There’s no doubt about it: the pandemic has had a massive impact on the value of gold. Conditions were beneficial for gold investments well before the coronavirus crisis disrupted our daily lives, but Covid-19 – and all that it brought with it – has had the effect of turbocharging the precious metal’s global performance. Since hitting a high of US$2,075 an ounce in early August, and thereafter retreating somewhat, there has been no shortage of speculation about where it might go from here.
The fundamentals that underpinned its stellar performance are unchanged. Rock-bottom interest rates in many regions and unprecedented economic stimulus from governments and central banks have stoked worries of inflation, which plays to gold’s strengths. Adding to its appeal as a store of value is the continuing uncertainty caused by the Covid-19 pandemic.
As Mike Osterholm, director of the Center for Infectious Disease Research and Policy at the University of Minnesota in the US, warned back in May: “The idea that this is going to be done soon defies microbiology.”
Such times favour a safe haven asset such as gold. “Gold is becoming attractive in this environment where uncertainty is very high, growth is expected to weaken, and at the same time you have negative real rates which make gold attractive to hold as a diversifier in investor portfolios,” UBS investment bank strategist Joni Teves commented as lockdown gripped.
The number of asset managers joining its fan club, managing the economic and financial risks inflicted by the pandemic with an increased allocation to the precious metal, suggests that many think gold has still further to run. Some of these investors such as Pimco come from unexpected corners of the industry. It manages US$1.9tr in assets and has not hitherto been known as a fan of gold.
Pimco’s asset allocation specialist Geraldine Sundstrom said recently: “We need to diversify our diversifier and look for a safe haven beyond government bonds. Given Pimco’s view that rates will be kept very low for years to come causing depressed levels of real yield, gold feels like an appropriate diversifier.”
As the World Gold Council’s head of research Juan Carlo Artigas observes, one or two classic objections have fallen away. “The idea that gold incurs an opportunity cost because of its lack of yield doesn’t apply with bond rates so low,” he says.

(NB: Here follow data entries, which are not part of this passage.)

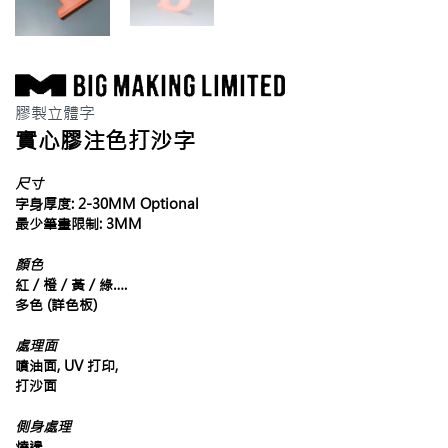
膠製立體字
實心膠注色打沙字
尺寸
字身厚度: 2-30MM Optional
最少筆畫限制: 3MM
顏色
紅 / 橙 / 黃 / 綠….
多色 (詳色板)
處理面
噴油面, UV 打印,
打沙面
側身處理
燒邊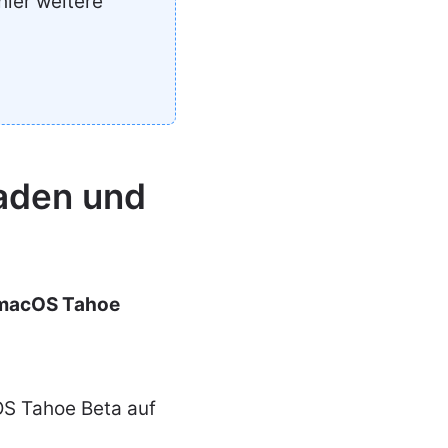
hier weitere
aden und
 macOS Tahoe
OS Tahoe Beta auf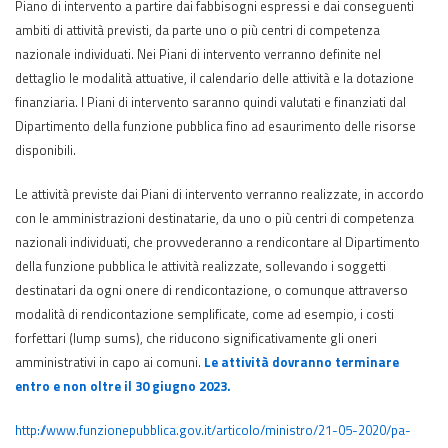
Piano di intervento a partire dai fabbisogni espressi e dai conseguenti
ambiti di attività previsti, da parte uno o più centri di competenza
nazionale individuati. Nei Piani di intervento verranno definite nel
dettaglio le modalità attuative, il calendario delle attività e la dotazione
finanziaria. I Piani di intervento saranno quindi valutati e finanziati dal
Dipartimento della funzione pubblica fino ad esaurimento delle risorse
disponibili.
Le attività previste dai Piani di intervento verranno realizzate, in accordo
con le amministrazioni destinatarie, da uno o più centri di competenza
nazionali individuati, che provvederanno a rendicontare al Dipartimento
della funzione pubblica le attività realizzate, sollevando i soggetti
destinatari da ogni onere di rendicontazione, o comunque attraverso
modalità di rendicontazione semplificate, come ad esempio, i costi
forfettari (lump sums), che riducono significativamente gli oneri
amministrativi in capo ai comuni.
Le attività dovranno terminare
entro e non oltre il 30 giugno 2023.
http://www.funzionepubblica.gov.it/articolo/ministro/21-05-2020/pa-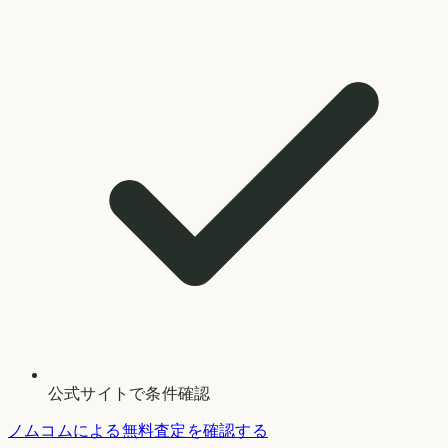
公式サイトで条件確認
ノムコムによる無料査定を確認する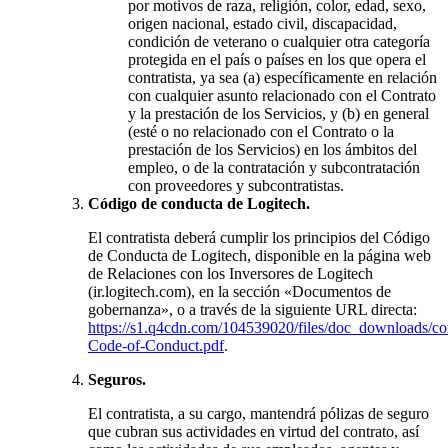
por motivos de raza, religión, color, edad, sexo,
origen nacional, estado civil, discapacidad,
condición de veterano o cualquier otra categoría
protegida en el país o países en los que opera el
contratista, ya sea (a) específicamente en relación
con cualquier asunto relacionado con el Contrato
y la prestación de los Servicios, y (b) en general
(esté o no relacionado con el Contrato o la
prestación de los Servicios) en los ámbitos del
empleo, o de la contratación y subcontratación
con proveedores y subcontratistas.
Código de conducta de Logitech.
El contratista deberá cumplir los principios del Código
de Conducta de Logitech, disponible en la página web
de Relaciones con los Inversores de Logitech
(ir.logitech.com), en la sección «Documentos de
gobernanza», o a través de la siguiente URL directa:
https://s1.q4cdn.com/104539020/files/doc_downloads/cor
Code-of-Conduct.pdf
.
Seguros.
El contratista, a su cargo, mantendrá pólizas de seguro
que cubran sus actividades en virtud del contrato, así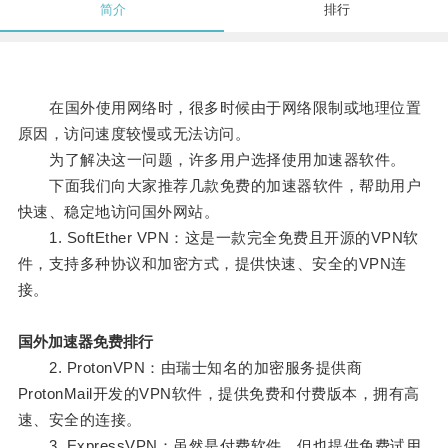
简介
排行
在国外使用网络时，很多时候由于网络限制或地理位置
原因，访问速度较慢或无法访问。
为了解决这一问题，许多用户选择使用加速器软件。
下面我们向大家推荐几款免费的加速器软件，帮助用户
快速、稳定地访问国外网站。
1. SoftEther VPN：这是一款完全免费且开源的VPN软
件，支持多种协议和加密方式，提供快速、安全的VPN连
接。
国外加速器免费排行
2. ProtonVPN：由瑞士知名的加密服务提供商
ProtonMail开发的VPN软件，提供免费和付费版本，拥有高
速、安全的连接。
3. ExpressVPN：虽然是付费软件，但也提供免费试用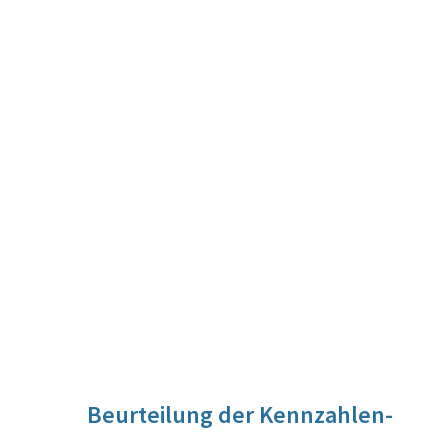
Beurteilung der Kennzahlen-
Entwicklung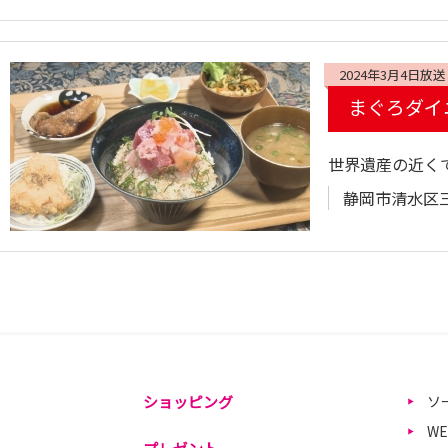
2024年3月4日放送
まぐろダイ
世界遺産の近く
静岡市清水区三保
ショッピング
ソ
W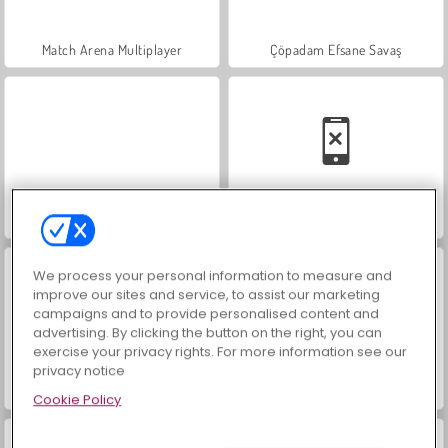
Match Arena Multiplayer
Çöpadam Efsane Savaş
Stick Clash Online
Savaşçı Çöp Adam: Kahramanların Dövüşü
We process your personal information to measure and
improve our sites and service, to assist our marketing
campaigns and to provide personalised content and
advertising. By clicking the button on the right, you can
exercise your privacy rights. For more information see our
privacy notice
Stickman Fighter: Epic Battle
Çark Savaşları
Cookie Policy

So, what next for gold? Answering that question depends on how you expect the world’s economies to recover.
RWC Partners portfolio manager Charles Crowson, who manages a defensive growth fund, says he expects deflation followed by inflation over the next five years or so. But he sees gold as well placed to mitigate such a scenario. “In short, gold can react well in a deflationary environment – and in fact it has done very well lately – but it can also outperform, as we transition from a deflationary to an inflationary period,” he explains.
Bank of America Merrill Lynch, as well as Goldman Sachs and other major banks, has been bullish on gold. In August, it said it expected the gold price to hit US$3,000 an ounce in 2022, given persistent negative real interest rates, inflationary pressures and US dollar weakness.
Reflecting the tide of opinion, the Swiss private bank Lombard Odier has adapted its strategic approach to create dedicated exposure to gold for its clients. Its chief investment officer, Stéphane Monier, noted recently that the outlook for gold depended on the continued shift from physical consumption to financial demand from investors.
“If, as we fully expect, the low-to-negative yield environment persists in line with sluggish post-pandemic global growth, this financial demand will likely offset the weak consumer demand for gold,” he said.
James Steel, chief precious metals analyst with HSBC, expects gold to be well supported into 2021 on the back of “the perceived need for a ‘safe haven’, even in the event of economic recovery”.
Then, of course, there is the US presidential election to throw into the mix. That means more uncertainty as we wait for a definitive result, but Peter Grosskopf, CEO of Toronto-based Sprott Inc, an asset manager specialising in precious metals, thinks gold could get an added boost from a Democrat victory. If elected, some expect Joe Biden to raise taxes and increase spending. “Equities will look relatively less attractive and the deficit will continue to spiral even higher,” says Grosskopf. “Gold tracks well against that as a hedge.”
But back to the uncertain economic outlook. Speaking this summer, Artigas noted that, “Expectations of a V-shaped recovery are morphing into the idea of a U-shaped recovery, or more likely a W-shaped recovery. But, of course, we just don’t know.”
Nobody knows, so the World Gold Council prefers to apply methodology to the matter. It won’t forecast the price of gold, but its web-based quantitative tool Qaurum can model any number of scenarios to see how the precious metal might behave.
Its mid-year modelling of four scenarios provided by Oxford Economics – from swift recovery to deep recession – indicates that higher risk and uncertainty combined with lower opportunity cost are likely to support gold investment demand through 2020. Thereafter, gold’s behaviour might depend on the speed of the recovery and the duration of monetary policy and fiscal stimuli.
Whichever way you look at the picture, the kind of good news that might promote risk-on investing, thus reining back gold’s performance, is in palpably short supply.